Aaargh.
Bosnia hits another political crisis or two or three:
Meanwhile, Bosnia’s state government – the Council of Ministers – is facing a similar crisis after the strongest Bosniak party, the Party of Democratic Action, SDA, announced it may boycott the government over the issue of top appointments to key state bodies.
The SDA has been expressing its profound dissatisfaction on this issue since last week, after Bosnian Serb State Premier Nikola Spiric appointed a Bosnian Croat candidate as the country’s new EU negotiator, overriding SDA claims that that positions should be held by a Bosniak.
This week, the SDA and Spiric have continued their quarrel over this appointment, and over who should head the state’s Indirect Tax Administration and Communication Regulatory Agency.

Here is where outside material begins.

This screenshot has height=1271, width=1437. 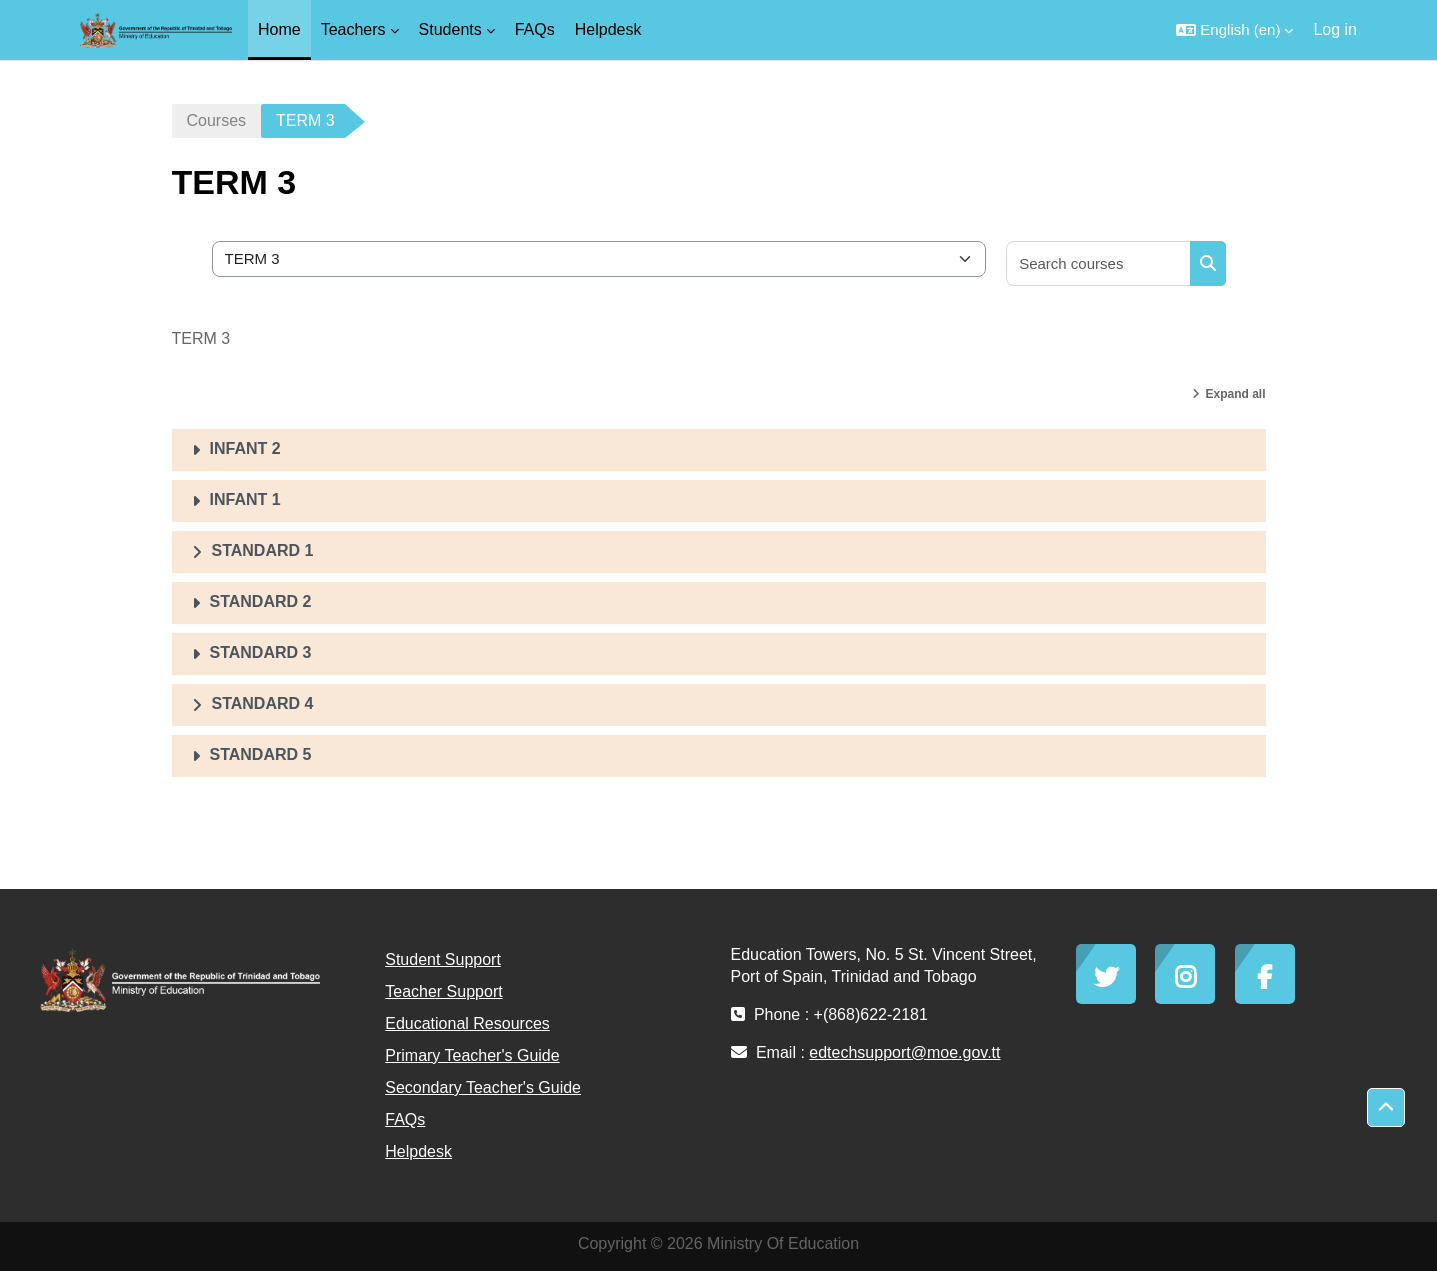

… Bosnian Serb media organs, which have joined the political quarrel over the past week, cited official statistics that seem to show that Bosniaks already hold over 40 per cent of key positions in the country.

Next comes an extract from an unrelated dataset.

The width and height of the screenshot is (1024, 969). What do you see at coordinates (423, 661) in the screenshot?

The quarrel over the division of top positions among the three main ethnic groups at state level, and the increasingly frequent outvoting of Bosnian Croat and Serb ministers in the Federation government, reflect growing tensions and animosities among Bosnian leaders, local and international analysts claim.
Which all goes to show that a system in which top jobs are allocated according to ill-defined ethnic quotas rather than merit is doomed to go nowhere fast.
It also exemplifies the deep problem in the overall ‘Bosniac’ view of Bosnia.
On the one hand they insist that the country has to stay together, all three communities sharing power nicely.
On the other, they just don’t trust the Serbs/Croats enough to make that happen, not least because they know that the Serbs/Croats do not trust them and ipso facto are untrustworthy.
This logic of mutually reinforcing distrust gurgles around in circles, and nothing gets done.
At least all the BH political parties agree on one thing: that under no circumstances are people for senior official positions to be appointed via open competition by merit.
Maybe the return of my old friend Dragan Kalinic will help restore common sense.
It was always charming to visit him in Pale to discuss the goings-on in Republika Srpska, especially when he would take me out of the main coinference room for some whispered conversations away from the microphones.